慰安婦問題や徴用工問題がよく取り上げられていて、あんまり目立たないけれど、2012年に韓国人窃盗団が対馬のお寺から重要文化財の仏像を盗み出してから、いまだに返還されていないことも無視できない問題だ。
これは国家レベルの外交問題になっていて、ことしの外交白書(2021年度版)にはこう書いてある。
「盗難被害に遭い、現在も韓国にある文化財19については、早期に日本に返還されるよう、外交ルートを通じて韓国政府に対して要請を行っており、引き続き、速やかな返還を韓国政府に求めていく。」
「カエサルの物はカエサルに」というように、本来なら文化財不法輸出入等禁止条約に基づいて仏像は盗まれた寺に戻されるはず。
でも韓国の浮石寺(プソクサ)が、それは倭寇に略奪されたわが寺の仏像だと主張すると、韓国メディアもこれに同調したことで返還する必要はないというオソロシイ世論が形成されていった。
韓国で行われた裁判での浮石寺の主張を見ると、これで自分たちの所有物と言い張る勇気には脱帽するしかない。
裁判で浮石寺は500年 – 600年前に倭寇が強奪した仏像だと主張する根拠を求められたが、「根拠を示す鑑定書は仏像を失ったときに、思い出すのが悲しいので捨てた」と主張し、根拠は提示できなかった。
でも考えられないことに、裁判では浮石寺の主張が認められた。
盗んだ仏像を返さなくていいというトンデモ判決がでたから、日韓の外交問題に発展する。
もちろん韓国にも光はある。
浮石寺から略奪されたことを証明する根拠や経緯を示さずに、「返還不要」と結論づけたことには、韓国の多くの専門家が異議を唱えた。
産経新聞の記事(2017/1/27)
国際法の専門家は匿名で「略奪された確証がなく、韓国人が盗んできたことが明らかな文化財を『韓国のものだ』と主張するのは国益にならない」と述べたという。
韓国専門家の相当数、日本返還求める 「国際的信用失墜させる」「略奪の確証なし」と断言
こんなことは韓国の名誉を失墜させ、日韓関係を悪化させることは明白。
でもそんな国民感情に反する意見を口にすると、社会的制裁を受けて家族や職場にも迷惑をかける可能性が高いから、名前を明らかにすることはできない。

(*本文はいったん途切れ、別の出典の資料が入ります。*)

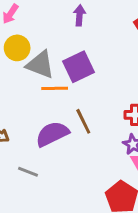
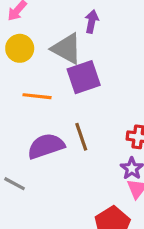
gray triangle: (40, 65) -> (67, 49), moved
orange line: (55, 88) -> (37, 96), moved

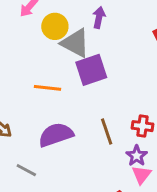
yellow circle: (20, 48) -> (55, 26), moved
brown line: (81, 137) -> (107, 131), moved

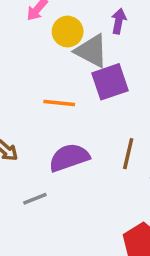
brown line: (107, 131) -> (128, 154), turned 32
gray line: (26, 170) -> (35, 199), turned -50

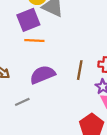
purple square: (110, 82) -> (28, 20), moved

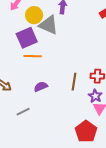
purple semicircle: (43, 75) -> (41, 87), size x0.6

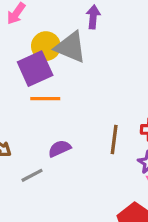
yellow circle: (34, 15) -> (46, 46), moved
gray line: (23, 112) -> (32, 175), moved

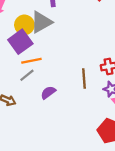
gray triangle: (71, 47) -> (41, 22), turned -40
gray line: (32, 175) -> (27, 75), moved

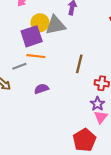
gray line: (27, 75) -> (19, 66), moved
brown line: (84, 79) -> (79, 64), moved

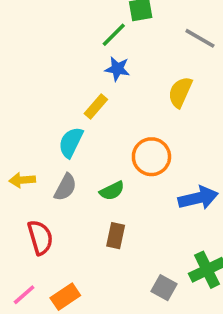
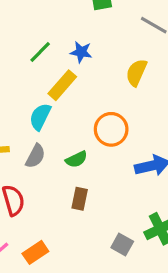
green line: (114, 35) -> (40, 52), moved
yellow rectangle: (96, 106) -> (62, 85), size x1.4

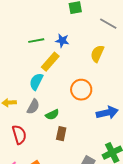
green line: (40, 52) -> (36, 41), turned 35
green semicircle: (76, 159) -> (52, 115), moved

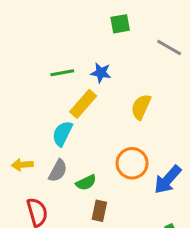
yellow semicircle: (97, 54) -> (141, 107), moved
orange circle: (81, 90) -> (132, 163), moved
blue arrow: (107, 113) -> (168, 180), turned 145

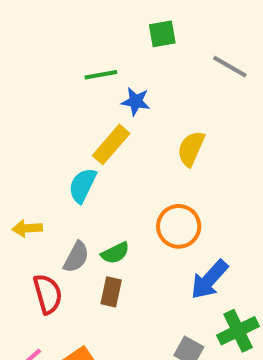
green line: (62, 73) -> (101, 75), moved
gray semicircle: (58, 171) -> (76, 257), moved
blue arrow: (168, 180) -> (209, 280), moved
brown rectangle: (99, 211) -> (111, 292), moved

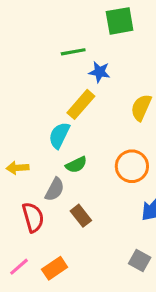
green square: (162, 34) -> (120, 21), size x1.4
green semicircle: (115, 253) -> (76, 165), moved
brown rectangle: (111, 292) -> (81, 216), turned -50

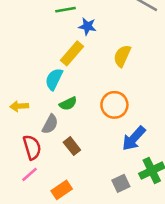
gray square: (140, 261) -> (121, 183), turned 36
pink line: (19, 267) -> (29, 174), moved
orange rectangle: (55, 268) -> (62, 190), moved

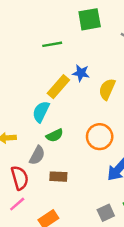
blue star: (87, 26) -> (81, 73), moved
brown rectangle: (72, 146) -> (58, 177), turned -49

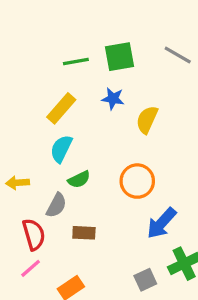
green square: (90, 19) -> (119, 57), moved
yellow rectangle: (58, 87) -> (61, 108), moved

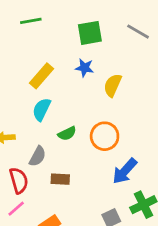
green line: (76, 61) -> (31, 21), moved
green semicircle: (79, 179) -> (67, 134), moved

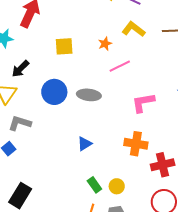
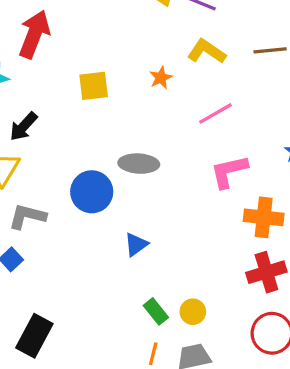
pink line: (120, 66) -> (216, 113), moved
blue circle: (54, 92) -> (92, 192), moved
orange cross: (136, 144) -> (264, 217), moved

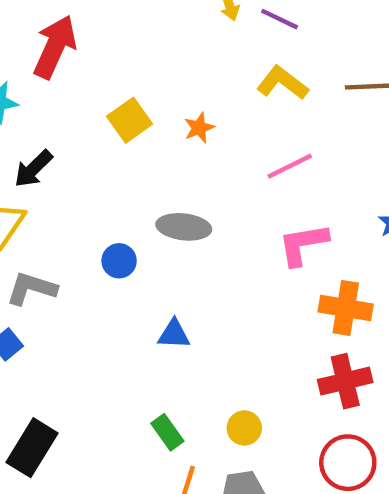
orange star: (161, 78) -> (199, 128), moved
yellow square: (94, 86) -> (130, 120), turned -32
blue circle: (92, 192) -> (119, 261), size x0.6
blue triangle: (136, 244) -> (174, 334), turned 35
green rectangle: (156, 311) -> (167, 432), moved

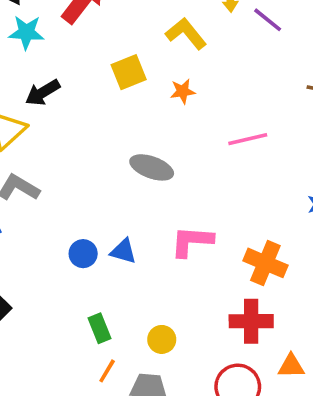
yellow L-shape: (282, 83) -> (186, 34), moved
pink L-shape: (303, 244) -> (192, 241), moved
blue circle: (119, 261) -> (83, 254), moved

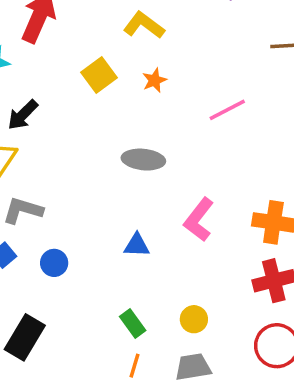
pink L-shape: (192, 241) -> (199, 220), turned -42
blue circle: (83, 254) -> (54, 263), moved
orange line: (107, 371) -> (134, 366), moved

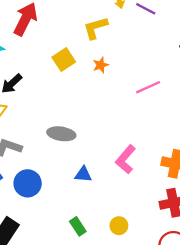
yellow L-shape: (144, 25) -> (95, 28), turned -56
gray ellipse: (143, 160) -> (61, 134), moved
blue circle: (54, 263) -> (28, 183), size x1.5

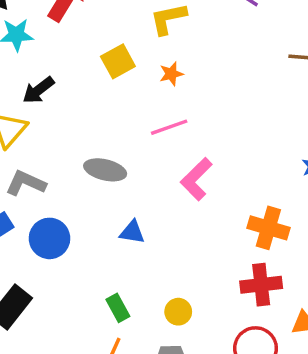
pink line: (148, 87) -> (169, 127), moved
pink L-shape: (126, 159) -> (196, 179), moved

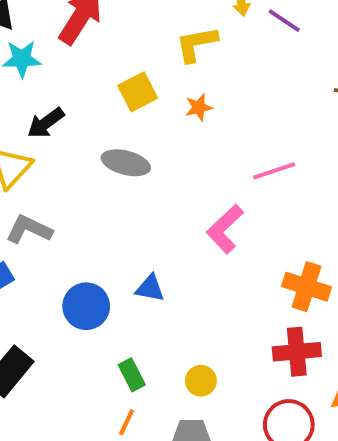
pink line: (169, 127) -> (274, 171), moved
gray ellipse: (105, 170) -> (126, 163), moved
blue circle: (49, 238) -> (86, 306), moved

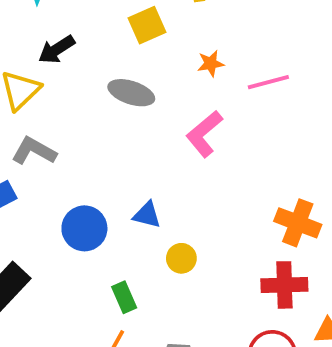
orange star: (199, 107) -> (211, 63), moved
pink line: (274, 171) -> (268, 82), moved
pink L-shape: (225, 229) -> (204, 134), moved
yellow circle: (201, 381) -> (181, 258), moved

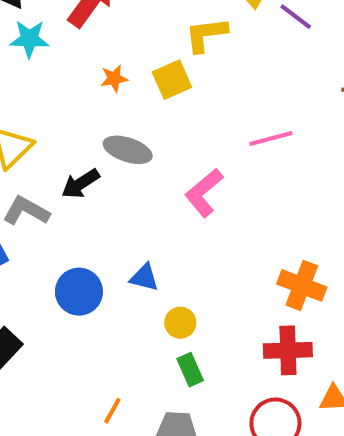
yellow square: (147, 25) -> (172, 80), moved
black arrow: (57, 49) -> (81, 184), moved
orange star: (211, 63) -> (114, 78), moved
green rectangle: (124, 297) -> (190, 370), moved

検察が寺側の根拠不足をつくのは当然としても、裁判でそれを言うにあたって、まずは国民感情に言及しないといけないとは思わなかった。
中央日報の記事(2017年3月21日)
「愛国心の面では日本に返したくないのが当然だが、法理的に見れば浮石寺が不利な面がある」と説明した。
日本から持ち込まれた仏像控訴審の初公判…韓国検察「盗品所有権の主張は曖昧」
でも結局、愛国心が法理に勝ってしまったことはさっき書いたとおり。
この裁判については最近、韓国検察が「ギブアップ宣言」をしたらしい。
中央日報の記事(2021.09.16)
韓国検察「日本から盗んだ金銅仏像、真偽についてはこれ以上争わない」
対馬から盗まれた仏像は14世紀に浮石寺で製作されたもの、という主張を検察は受け入れてもうこの点は問わないことにした。
「速やかな返還を韓国政府に求めていく」という日本政府の要求がかなう可能性はもう絶望的だろう。
「Wow!Korea」の解説によると愛国心が法を超越するこの判決には、慰安婦・徴用工裁判とのこんな共通点がある。(9/16)
時効を無視した裁判であり、証拠が滅失した時期になってから推定に依存した判決を行うことだ。しかも、裁判官は「反日無罪」の圧力の中、「親日売国奴」に転落することを覚悟しないといけない。
<W解説>対馬から盗難の仏像、韓国窃盗団の「我々は愛国者だ」にみる「反日無罪」の非正常
裁判で「愛国心の面では日本に返したくないのが当然」と言った検察は、「我々は愛国者だ」と言う窃盗団と重なる。
「盗まれた仏像は対馬の寺に返すべき」と主張したら、韓国社会の「親日売国奴」に転落し、自分だけでなく家族や周囲の人間も攻撃を受けてしまう可能性が高い。
だから、国際的信用の失墜を不安視する専門家は匿名でコメントするしかないし、検察や裁判官も法理を貫くことをあきらめる。
韓国社会の、愛国が社会的正義になってしまうという風潮はどうにかならないかと、前々から思っているけれど、「反日無罪」の圧力はもはや無双状態で誰も手がつけられない。